● Task goal
Your task is to find every line in the records that holds the string "sistemas" and copy it.

● Saved data entries
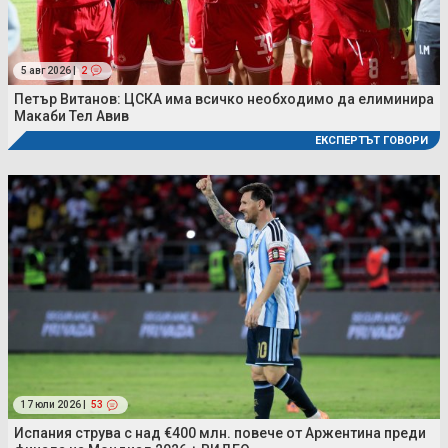
5 авг 2026 |
2
Петър Витанов: ЦСКА има всичко необходимо да елиминира
Макаби Тел Авив
ЕКСПЕРТЪТ ГОВОРИ
17 юли 2026 |
53
Испания струва с над €400 млн. повече от Аржентина преди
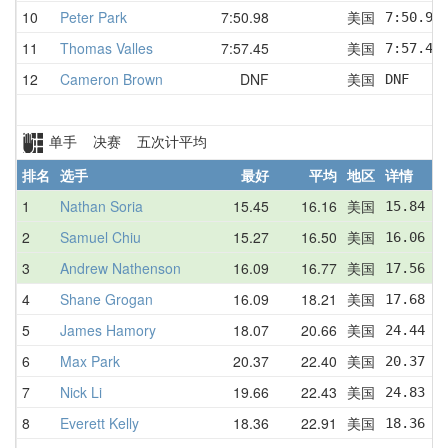
10
Peter Park
7:50.98
美国
7:50.98
11
Thomas Valles
7:57.45
美国
7:57.45
12
Cameron Brown
DNF
美国
DNF
单手 决赛 五次计平均
排名
选手
最好
平均
地区
详情
1
Nathan Soria
15.45
16.16
美国
15.84  
2
Samuel Chiu
15.27
16.50
美国
16.06  
3
Andrew Nathenson
16.09
16.77
美国
17.56  
4
Shane Grogan
16.09
18.21
美国
17.68  
5
James Hamory
18.07
20.66
美国
24.44  
6
Max Park
20.37
22.40
美国
20.37  
7
Nick Li
19.66
22.43
美国
24.83  
8
Everett Kelly
18.36
22.91
美国
18.36  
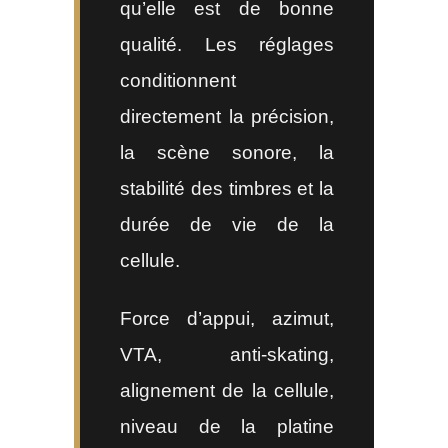
qu’elle est de bonne
qualité. Les réglages
conditionnent
directement la précision,
la scène sonore, la
stabilité des timbres et la
durée de vie de la
cellule.
Force d’appui, azimut,
VTA, anti-skating,
alignement de la cellule,
niveau de la platine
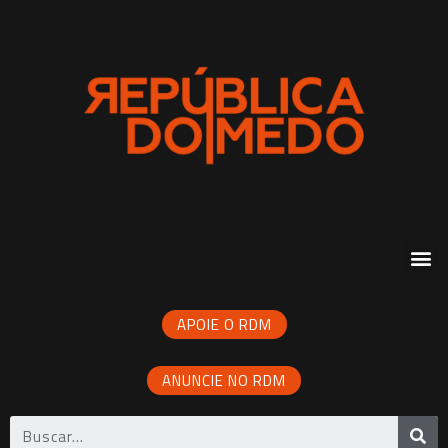
APOIE O RDM
ANUNCIE NO RDM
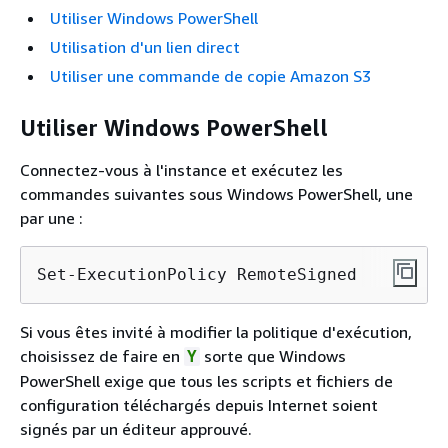
Utiliser Windows PowerShell
Utilisation d'un lien direct
Utiliser une commande de copie Amazon S3
Utiliser Windows PowerShell
Connectez-vous à l'instance et exécutez les
commandes suivantes sous Windows PowerShell, une
par une :
Set-ExecutionPolicy RemoteSigned
Si vous êtes invité à modifier la politique d'exécution,
choisissez de faire en
sorte que Windows
Y
PowerShell exige que tous les scripts et fichiers de
configuration téléchargés depuis Internet soient
signés par un éditeur approuvé.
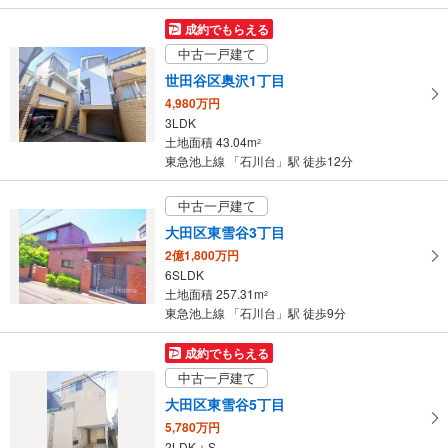
成約でもらえる
中古一戸建て
世田谷区奥沢1丁目
4,980万円
3LDK
土地面積 43.04m
2
東急池上線 「石川台」駅 徒歩12分
中古一戸建て
大田区東雪谷3丁目
2億1,800万円
6SLDK
土地面積 257.31m
2
東急池上線 「石川台」駅 徒歩9分
成約でもらえる
中古一戸建て
大田区東雪谷5丁目
5,780万円
2LDK＋S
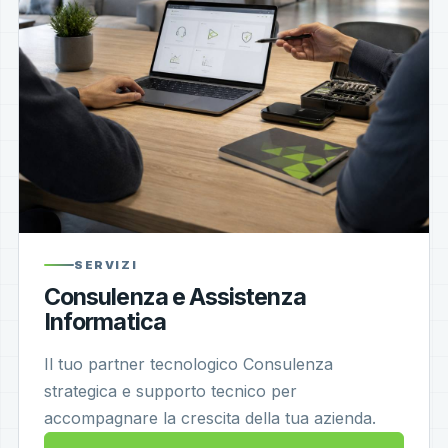
SERVIZI
Consulenza e Assistenza
Informatica
Il tuo partner tecnologico Consulenza
strategica e supporto tecnico per
accompagnare la crescita della tua azienda.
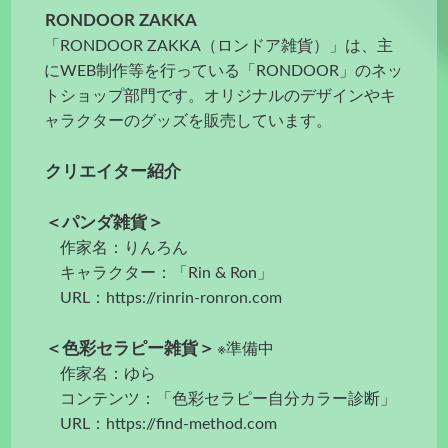
RONDOOR ZAKKA
「RONDOOR ZAKKA（ロンドア雑貨）」は、主
にWEB制作等を行っている「RONDOOR」のネッ
トショップ部門です。オリジナルのデザインやキ
ャラクターのグッズを販売しています。
クリエイター紹介
＜パンダ雑貨＞
作家名：りんろん
キャラクター：「Rin & Ron」
URL：https://rinrin-ronron.com
＜色彩セラピー雑貨＞
※準備中
作家名：ゆら
コンテンツ：「色彩セラピー自分カラー診断」
URL：https://find-method.com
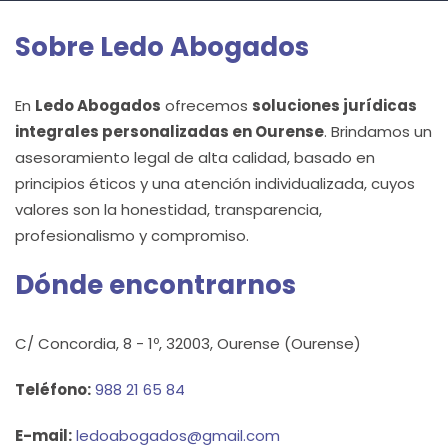
Sobre Ledo Abogados
En
Ledo Abogados
ofrecemos
soluciones jurídicas
integrales personalizadas en Ourense
. Brindamos un
asesoramiento legal de alta calidad, basado en
principios éticos y una atención individualizada, cuyos
valores son la honestidad, transparencia,
profesionalismo y compromiso.
Dónde encontrarnos
C/ Concordia, 8 - 1º, 32003, Ourense (Ourense)
Teléfono:
988 21 65 84
E-mail:
ledoabogados@gmail.com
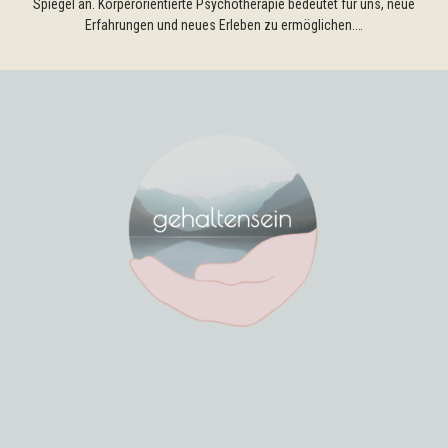
Spiegel an. Körperorientierte Psychotherapie bedeutet für uns, neue
Erfahrungen und neues Erleben zu ermöglichen.…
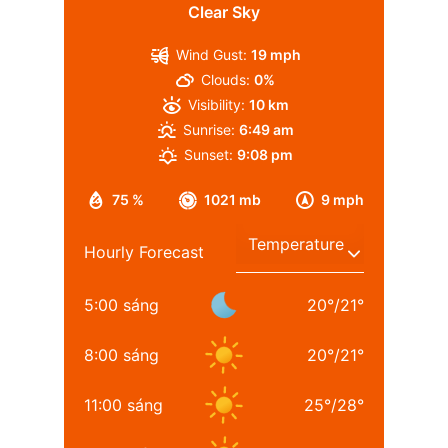
Clear Sky
Wind Gust:
19 mph
Clouds:
0%
Visibility:
10 km
Sunrise:
6:49 am
Sunset:
9:08 pm
75 %
1021 mb
9 mph
Hourly Forecast
5:00 sáng
20
°
/
21
°
8:00 sáng
20
°
/
21
°
11:00 sáng
25
°
/
28
°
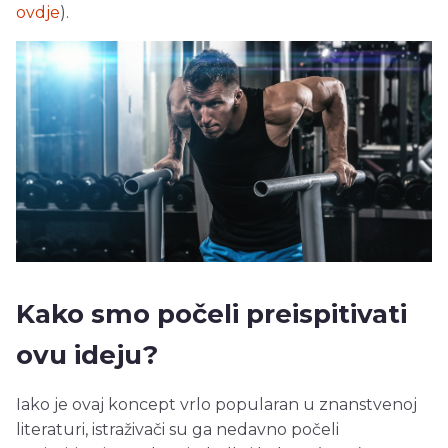
ovdje
).
Kako smo počeli preispitivati
ovu ideju?
Iako je ovaj koncept vrlo popularan u znanstvenoj
literaturi, istraživači su ga nedavno počeli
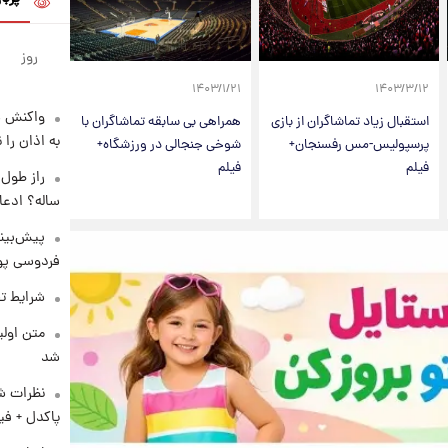
روز
۱۴۰۳/۱/۲۱
۱۴۰۳/۳/۱۲
واکنش س
استقبال زیاد تماشاگران از بازی
همراهی بی سابقه تماشاگران با
به اذان را 
پرسپولیس-مس رفسنجان+
شوخی جنجالی در ورزشگاه+
فیلم
فیلم
ساله؟ ادعا
پیش‌بینی
فردوسی پور
شرایط تف
متن اولی
شد
نظرات شن
پاکدل + فی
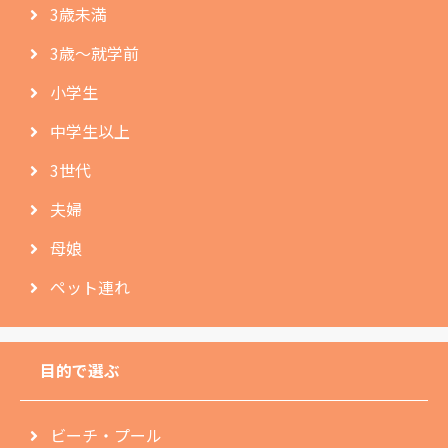
3歳未満
3歳〜就学前
小学生
中学生以上
3世代
夫婦
母娘
ペット連れ
目的で選ぶ
ビーチ・プール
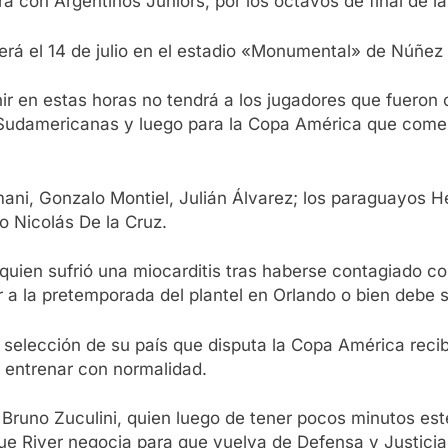
á con Argentinos Juniors, por los octavos de final de l
 será el 14 de julio en el estadio «Monumental» de Núñez 
nir en estas horas no tendrá a los jugadores que fuero
 Sudamericanas y luego para la Copa América que comenz
ni, Gonzalo Montiel, Julián Álvarez; los paraguayos Hé
o Nicolás De la Cruz.
quien sufrió una miocarditis tras haberse contagiado c
a la pretemporada del plantel en Orlando o bien debe seg
 selección de su país que disputa la Copa América recibi
a entrenar con normalidad.
Bruno Zuculini, quien luego de tener pocos minutos est
 que River negocia para que vuelva de Defensa y Justic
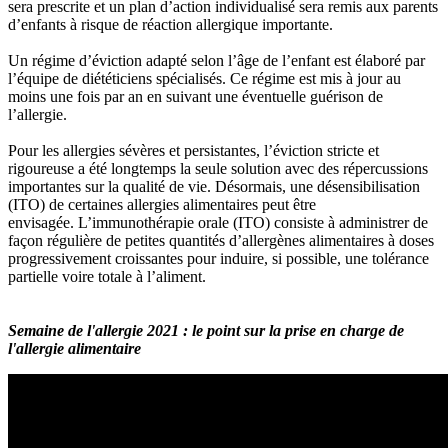
sera prescrite et un plan d’action individualisé sera remis aux parents
d’enfants à risque de réaction allergique importante.
Un régime d’éviction adapté selon l’âge de l’enfant est élaboré par
l’équipe de diététiciens spécialisés. Ce régime est mis à jour au
moins une fois par an en suivant une éventuelle guérison de
l’allergie.
Pour les allergies sévères et persistantes, l’éviction stricte et
rigoureuse a été longtemps la seule solution avec des répercussions
importantes sur la qualité de vie. Désormais, une désensibilisation
(ITO) de certaines allergies alimentaires peut être
envisagée. L’immunothérapie orale (ITO) consiste à administrer de
façon régulière de petites quantités d’allergènes alimentaires à doses
progressivement croissantes pour induire, si possible, une tolérance
partielle voire totale à l’aliment.
Semaine de l'allergie 2021 : le point sur la prise en charge de
l'allergie alimentaire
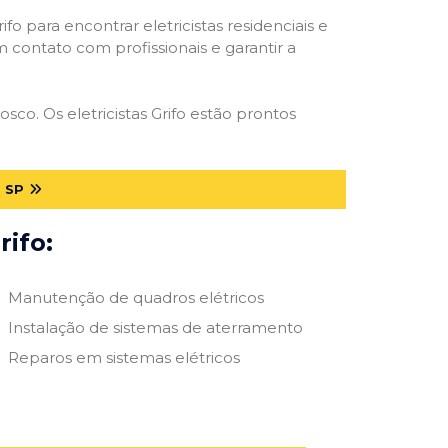
ifo para encontrar eletricistas residenciais e
m contato com profissionais e garantir a
sco. Os eletricistas Grifo estão prontos
 SP
rifo:
Manutenção de quadros elétricos
Instalação de sistemas de aterramento
Reparos em sistemas elétricos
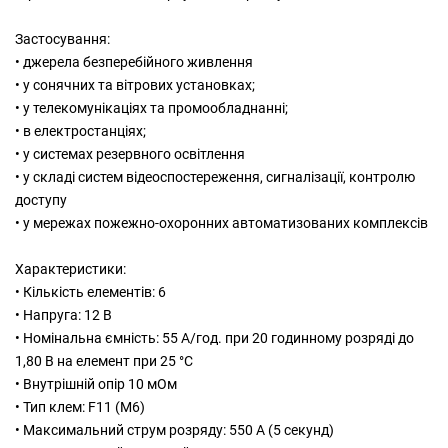
Застосування:
• джерела безперебійного живлення
• у сонячних та вітрових установках;
• у телекомунікаціях та промообладнанні;
• в електростанціях;
• у системах резервного освітлення
• у складі систем відеоспостереження, сигналізації, контролю
доступу
• у мережах пожежно-охоронних автоматизованих комплексів
Характеристики:
• Кількість елементів: 6
• Напруга: 12 В
• Номінальна ємність: 55 A/год. при 20 годинному розряді до
1,80 В на елемент при 25 °C
• Внутрішній опір 10 мОм
• Тип клем: F11 (M6)
• Максимальний струм розряду: 550 А (5 секунд)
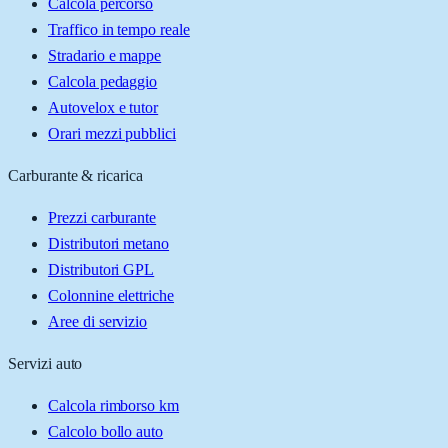
Calcola percorso
Traffico in tempo reale
Stradario e mappe
Calcola pedaggio
Autovelox e tutor
Orari mezzi pubblici
Carburante & ricarica
Prezzi carburante
Distributori metano
Distributori GPL
Colonnine elettriche
Aree di servizio
Servizi auto
Calcola rimborso km
Calcolo bollo auto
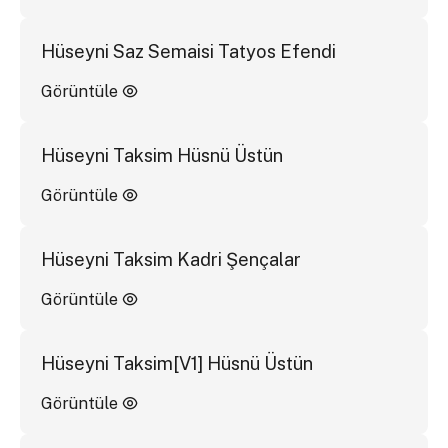
Hüseyni Saz Semaisi Tatyos Efendi
Görüntüle
Hüseyni Taksim Hüsnü Üstün
Görüntüle
Hüseyni Taksim Kadri Şençalar
Görüntüle
Hüseyni Taksim[V1] Hüsnü Üstün
Görüntüle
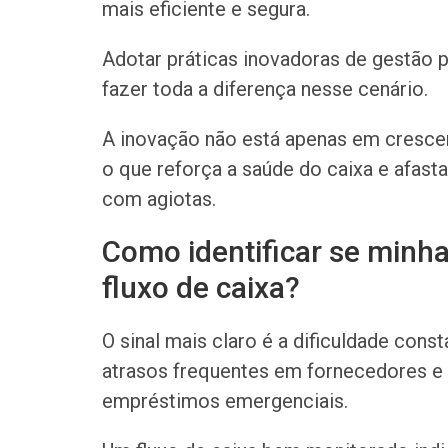
mais eficiente e segura.
Adotar práticas inovadoras de gestão
fazer toda a diferença nesse cenário.
A inovação não está apenas em crescer
o que reforça a saúde do caixa e afas
com agiotas.
Como identificar se minha
fluxo de caixa?
O sinal mais claro é a dificuldade cons
atrasos frequentes em fornecedores e 
empréstimos emergenciais.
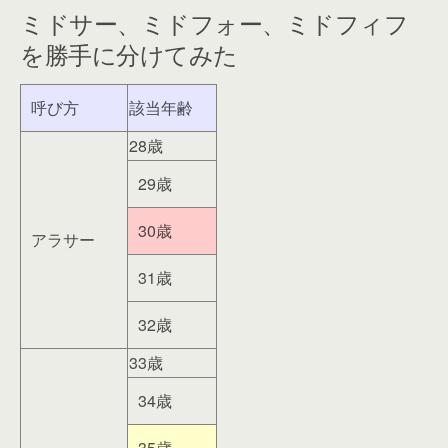
ミドサー、ミドフォー、ミドフィフ
を勝手に分けてみた
呼び方
該当年齢
28歳
29歳
30歳
アラサー
31歳
32歳
33歳
34歳
35歳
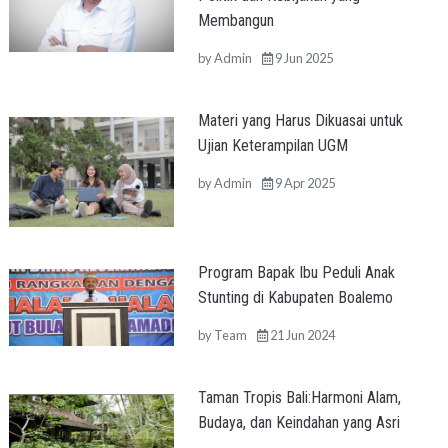
Membangun
by
Admin
9 Jun 2025
Materi yang Harus Dikuasai untuk
Ujian Keterampilan UGM
by
Admin
9 Apr 2025
Program Bapak Ibu Peduli Anak
Stunting di Kabupaten Boalemo
by
Team
21 Jun 2024
Taman Tropis Bali:Harmoni Alam,
Budaya, dan Keindahan yang Asri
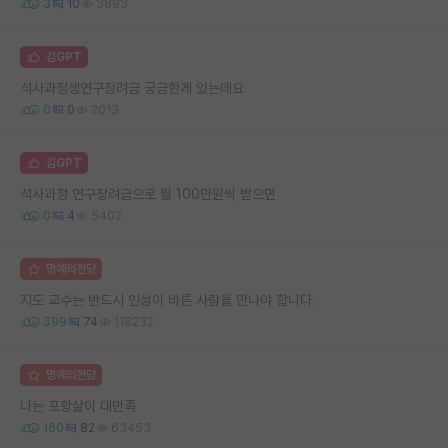
3
10
3893
김GPT
석사과정생연구장려금 궁금한게 있는데요
0
0
2013
김GPT
석사과정 연구장려금으로 월 100만원씩 받으면
0
4
5402
명예의전당
지도 교수는 반드시 인성이 바른 사람을 만나야 합니다.
399
74
118232
명예의전당
나는 포항살이 대만족
160
82
63453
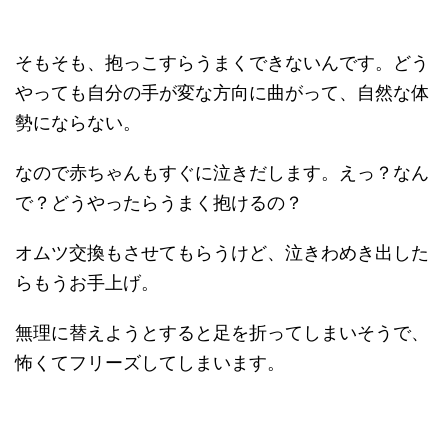
そもそも、抱っこすらうまくできないんです。どう
やっても自分の手が変な方向に曲がって、自然な体
勢にならない。
なので赤ちゃんもすぐに泣きだします。えっ？なん
で？どうやったらうまく抱けるの？
オムツ交換もさせてもらうけど、泣きわめき出した
らもうお手上げ。
無理に替えようとすると足を折ってしまいそうで、
怖くてフリーズしてしまいます。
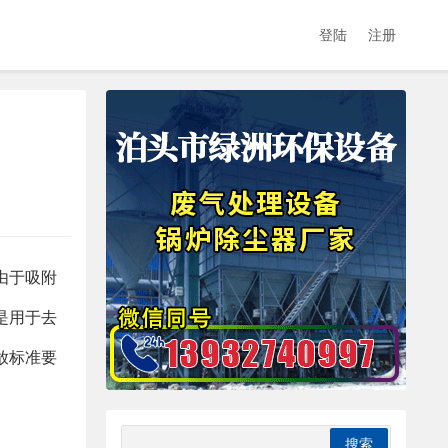
登陆
注册
由于吸附
是用于去
放标准要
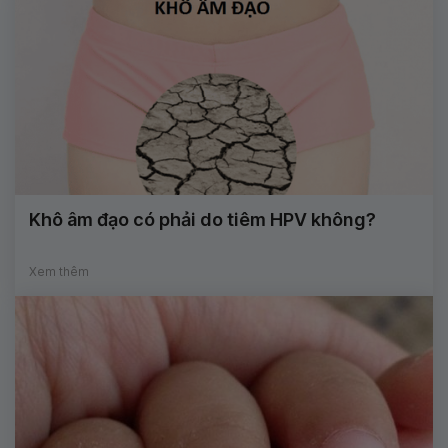
Khô âm đạo có phải do tiêm HPV không?
Xem thêm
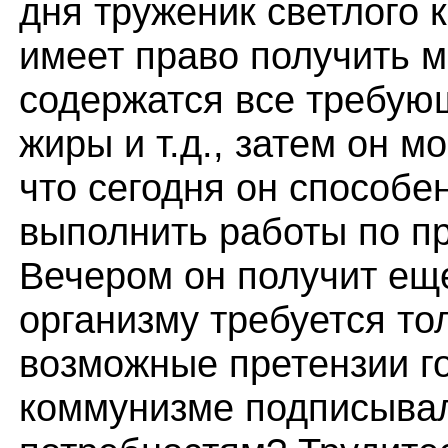
дня труженик светлого 
имеет право получить м
содержатся все требующ
жиры и т.д., затем он м
что сегодня он способен
выполнить работы по пр
Вечером он получит еще
организму требуется тол
возможные претензии го
коммунизме подписывал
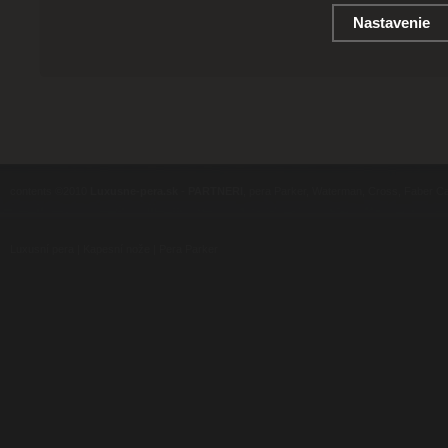
Nastavenie
contents ©2010
Luxusne-pera.sk
-
PARTNERI
, pera Parker, Waterman, Cross, Faber Ca
Luxusní pera
|
Kapesní nože
|
Pera Parker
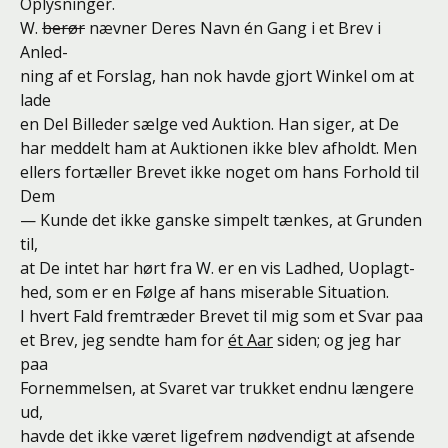
Oplysninger.
W.
berør
nævner Deres Navn én Gang i et Brev i
Anled-
ning af et Forslag, han nok havde gjort Winkel om at
lade
en Del Billeder sælge ved Auktion. Han siger, at De
har meddelt ham at Auktionen ikke blev afholdt. Men
ellers fortæller Brevet ikke noget om hans Forhold til
Dem
— Kunde det ikke ganske simpelt tænkes, at Grunden
til,
at De intet har hørt fra W. er en vis Ladhed, Uoplagt-
hed, som er en Følge af hans miserable Situation.
I hvert Fald fremtræder Brevet til mig som et Svar paa
et Brev, jeg sendte ham for
ét Aar
siden; og jeg har
paa
Fornemmelsen, at Svaret var trukket endnu længere
ud,
havde det ikke været ligefrem nødvendigt at afsende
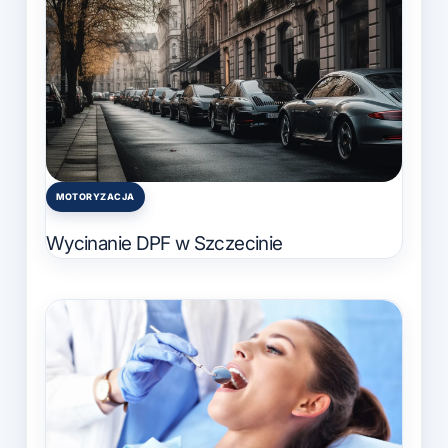
MOTORYZACJA
Posted
in
Wycinanie DPF w Szczecinie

● Output of the exercise
Instalação de sistemas de aterramento
Reparos em sistemas elétricos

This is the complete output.